Even the more minor players deliver killer lines here, such as the interchange between the straight laced governess Miss Prism, and the slightly amorous and in demand, for baptism services anyway with so much name changing on the cards, vicar Rev Chasuble.

So it’s a sad farewell to the Library Theatre, at least in its current home. I have many, many fond memories of this little theatre, from countless magic of children’s’ pantomimes over the past twenty years, to the surreal experience of seeing the powerful Greek tragedy ‘Medea’ here on the same day as the 9/11 attacks.

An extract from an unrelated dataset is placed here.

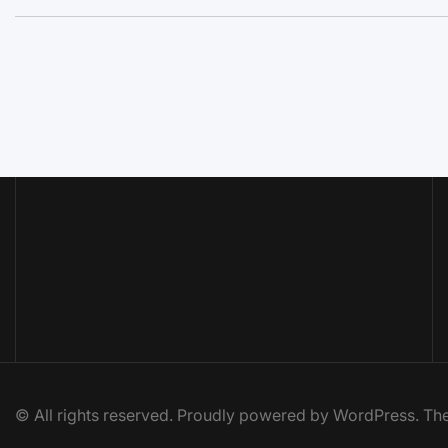
© All rights reserved. Proudly powered by WordPress.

Hopefully the four years during which the company will have a peripatetic existence between The Lowry and various other venues, will pass quickly, and they will be safely and elegantly rehoused in the refurbished nearby Theatre Royal. For now it’s thanks for the memories, as they bow out in terrific and outrageous comic style. I think Wilde would have approved.

1 comment:

  1. Hi, Pleased you liked it. We're continuing after Central Library and will be going to the Lowry 3 times a year to stage out main house shows, so lots to look forward to!